YOUR OBJECTIVE » The expected result is the full listing, retyped exactly, without a single picture.

DATA SUPPLIED »
□ □ □ □ □ □ □
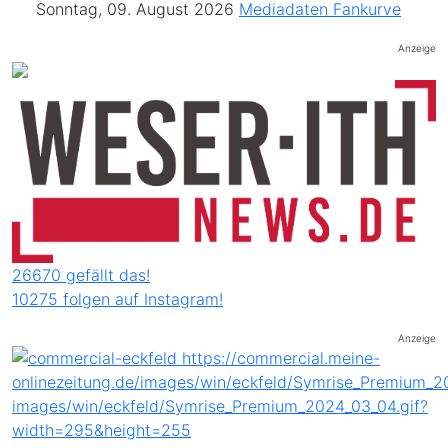
Sonntag, 09. August 2026
Mediadaten
Fankurve
Anzeige
26670 gefällt das!
10275 folgen auf Instagram!
Anzeige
□ □ □ □ □ □ □
EXPECTED OUTPUT »
Sonntag, 09. August 2026
Mediadaten
Fankurve
Anzeige
26670 gefällt das!
10275 folgen auf Instagram!
Anzeige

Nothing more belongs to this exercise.